Как только книга, наконец-то, была сдана, мама провела неделю, расхаживая по квартире и набрасываясь на всех (я не был исключением), ожидая, что Фиона позвонит и скажет: «Реджис не писал эту книгу, это все немного на него не похоже, я думаю, что ее написала ты, Тиа». Но, в конце концов, все обошлось. Либо Фиона не догадалась, либо ей было все равно. Конечно, рецензенты ничего не поняли, когда книга была запущена в производство и появилась на книжных полках осенью 2010 года.
«Публишер Уикли»: Лучшее Томас приберег напоследок!
«Киркус Ревью»: Поклонники слащаво-дикой исторической фантастики снова погрузились в страсть-разжигающее чтиво.
Дуайт Гарнер из «Нью-Йорк Таймс»: Тягучая, безвкусная проза типичная для Томаса: грубый эквивалент еды из буфета «все-что-вы-можете-съесть» в сомнительном придорожном ресторане.

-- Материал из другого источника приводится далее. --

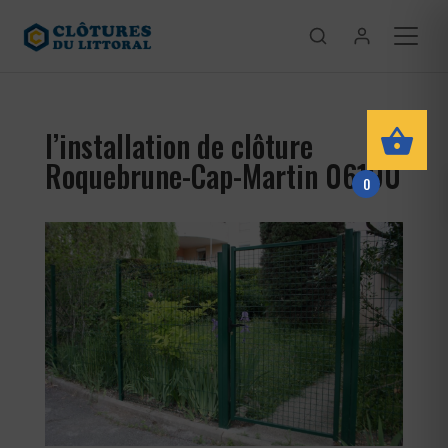
l’installation de clôture
Roquebrune-Cap-Martin 06190
0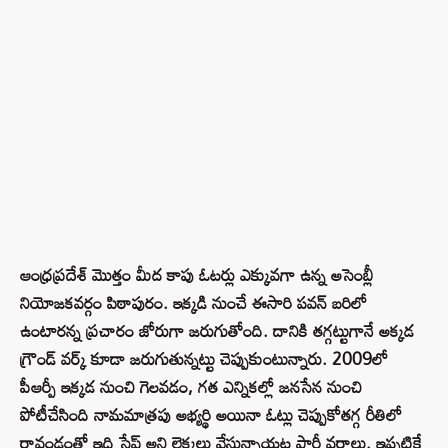
ఆంధ్రప్రదేశ్‌ మొత్తం మీద కాపు ఓటర్లు ఎక్కువగా ఉన్న అసెంబ్లీ
నియోజకవర్గం పిఠాపురం. ఇక్కడి నుంచే ఈసారి పవన్‌ బరిలో
ఉంటారన్న ప్రచారం జోరుగా జరుగుతోంది. దానికి తగ్గట్టుగానే అక్కడ
గ్రౌండ్ వర్క్ కూడా జరుగుతున్నట్టు చెప్పుకుంటున్నారు. 2009లో
పీఆర్పీ ఇక్కడ నుంచి గెలవడం, గత ఎన్నికల్లో జనసేన నుంచి
పోటీచేసింది నామమాత్రపు అభ్యర్థి అయినా ఓట్లు చెప్పుకోతగ్గ రీతిలో
రావండంతో ఇది సేఫ్ అని లెక్కలు వేస్తున్నాయట పార్టీ వర్గాలు. ఇప్పటికే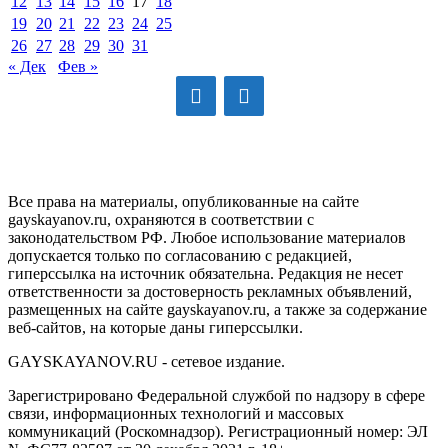
12
13
14
15
16
17
18
19
20
21
22
23
24
25
26
27
28
29
30
31
« Дек
Фев »
GAYSKAYANOV.RU
Все права на материалы, опубликованные на сайте
gayskayanov.ru, охраняются в соответствии с
законодательством РФ. Любое использование материалов
допускается только по согласованию с редакцией,
гиперссылка на источник обязательна. Редакция не несет
ответственности за достоверность рекламных объявлений,
размещенных на сайте gayskayanov.ru, а также за содержание
веб-сайтов, на которые даны гиперссылки.
GAYSKAYANOV.RU - сетевое издание.
Зарегистрировано Федеральной службой по надзору в сфере
связи, информационных технологий и массовых
коммуникаций (Роскомнадзор). Регистрационный номер: ЭЛ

Маму не волновали рецензии, ее волновал огромный аванс и новые гонорары за предыдущие тома о Роаноке. Она жаловалась, что получила только пятнадцать процентов, хотя написала все, но отыгралась, посвятив ее себе.

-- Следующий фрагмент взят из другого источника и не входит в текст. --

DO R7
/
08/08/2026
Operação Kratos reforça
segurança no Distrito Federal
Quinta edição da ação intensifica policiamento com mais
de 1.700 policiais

- Потому что я это заслужила, - сказала она.
- Я в этом не уверена, - сказала Лиз. - Если подумать, Ти, ты была всего лишь секретаршей. Может, тебе стоило посвятить его Джейми?
Это принесло Лиз еще один холодный взгляд моей мамы, но я подумал, что в замечании Лиз что-то есть. Хотя, если хорошенько подумать, я тоже был всего лишь секретарем. Это все еще была книга мистера Томаса, мертвый он там или нет.
16
А теперь зацените:
Я раскрыл вам, по крайней мере, некоторые причины, по которым мне нравилась Лиз, и их, вероятно, было еще несколько. Я раскрыл вам все причины, по которым мне не нравилась Лиз, и, вероятно, их тоже было еще несколько. То, чего я никогда не рассматривал ни тогда, ни позже (ага, опять это слово), было возможностью того, что я ей не нравлюсь. С чего бы? Я привык к тому, что меня любят, почти пресыщаясь этим. Меня любили моя мать и мои учителя, особенно госпожа Уилкокс, моя учительница в третьем классе, которая обняла меня и сказала, что будет скучать по мне в день окончания школы. Меня любили мои лучшие друзья Фрэнки Райдер и Скотт Абрамович (хотя, конечно, мы об этом не говорили и даже не думали). И не забудьте о Лили Райнхарт, которая однажды приложилась к моим губам. Она дала мне свою визитную карточку, прежде чем я сменил школу. Спереди на ней был грустный щенок, а сзади было написано: «Я БУДУ СКУЧАТЬ ПО ТЕБЕ КАЖДЫЙ ДЕНЬ». Она нарисовала маленькие сердечки над «i». А также крестики над «о»[52].